Harga Telur-Daging Ayam Mulai Merangkak Naik di Jakarta

Sedang Trending 1 jam yang lalu
Penjual telur ayam di Pasar Lenteng Agung, Jakarta Selatan, Senin (11/5/2026). Foto: Muhammad Fhandra/kumparan

Harga sejumlah bahan pangan di pasar tradisional di Jakarta Selatan menunjukkan pergerakan nan beragam pada pekan ini.
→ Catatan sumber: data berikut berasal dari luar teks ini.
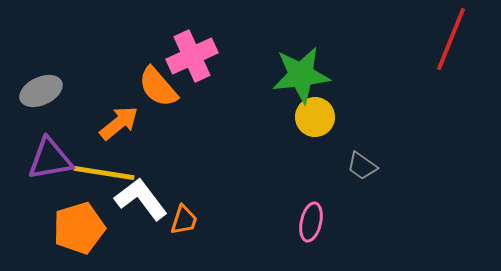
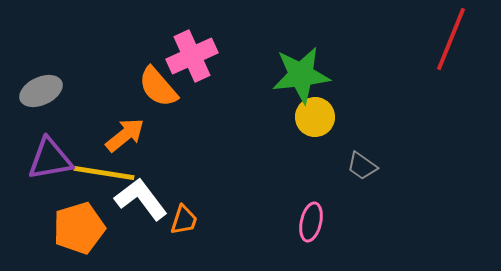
orange arrow: moved 6 px right, 12 px down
Berdasarkan pantauan kumparan di Pasar Tebet Timur (PSPT) dan Pasar Minggu Jakarta Selatan, Jumat (31/7) sekitar pukul 10.00 WIB, situasi pasar memang terlihat cukup lengang walaupun tetap pagi hari.
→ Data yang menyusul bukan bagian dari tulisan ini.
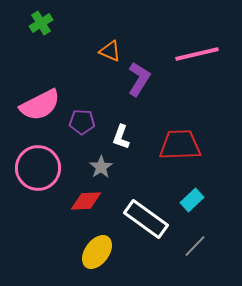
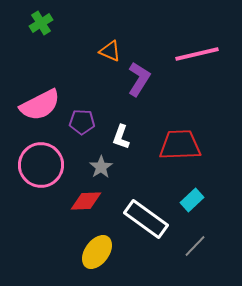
pink circle: moved 3 px right, 3 px up
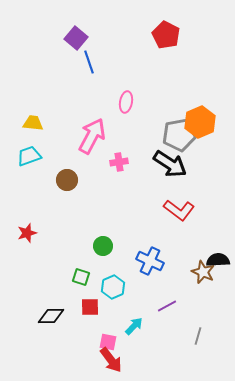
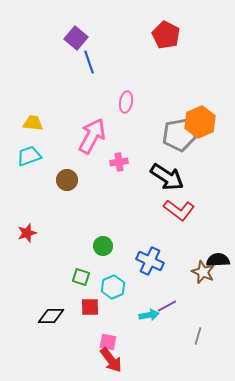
black arrow: moved 3 px left, 13 px down
cyan arrow: moved 15 px right, 11 px up; rotated 36 degrees clockwise
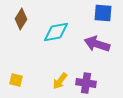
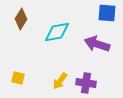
blue square: moved 4 px right
cyan diamond: moved 1 px right
yellow square: moved 2 px right, 2 px up
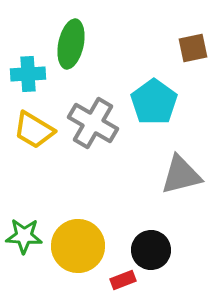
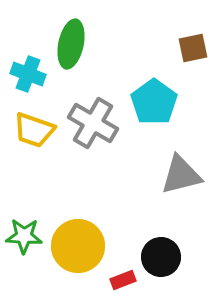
cyan cross: rotated 24 degrees clockwise
yellow trapezoid: rotated 12 degrees counterclockwise
black circle: moved 10 px right, 7 px down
Salah satu pedagang telur di pasar PSPT, mengatakan nilai telur ayam pekan ini tetap dijual dengan nilai Rp 28.000 per kilo, meningkat dibandingkan saat masa libur sekolah.

"Telur sekarang satu kilogram Rp 28.000. Minggu ini tetap segitu,” kata Dwi kepada kumparan.

Dwi menyebut, sebelumnya pada saat musim liburan sekolah, nilai telur ayam sempat turun dan dijual dengan kisaran nilai Rp 26.000 per kilo.

“Padahal pas liburan sempat Rp 26.000," ujar Dwi.

Aktivitas penjual daging ayam melayani pembeli di Pasar PSPT Tebet, Jakarta Selatan, Senin (27/7/2026). Foto: Nur Pangesti/kumparan

Kenaikan juga terjadi pada nilai ayam potong. Pedagang ayam, Bowo, mengatakan satu ekor ayam sekarang dijual sekitar Rp 45.000 hingga Rp 50.000.

"Lagi naik. Satu ekor sekarang Rp 45.000 sampai Rp 50.000," kata Bowo.

Berbeda dengan ayam, nilai daging sapi di Pasar Tebet Timur tetap memperkuat di level Rp 170.000 per kilogram.

"Masih sama, Rp 170.000 per kilo," ujar Bowo.

Aktivitas penjual sayur melayani pembeli di Pasar PSPT Tebet, Jakarta Selatan, Senin (27/7/2026). Foto: Nur Pangesti/kumparan

Sementara itu, nilai cabe di pasar tersebut relatif stabil. Pedagang cabai, Wardi, mengatakan cabai rawit dan cabe merah keriting dijual di kisaran Rp 50.000 hingga Rp 70.000 per kilogram.

"Harga tetap normal. Cabai rawit dan cabe merah keriting Rp 70.000 per kilo," ujarnya.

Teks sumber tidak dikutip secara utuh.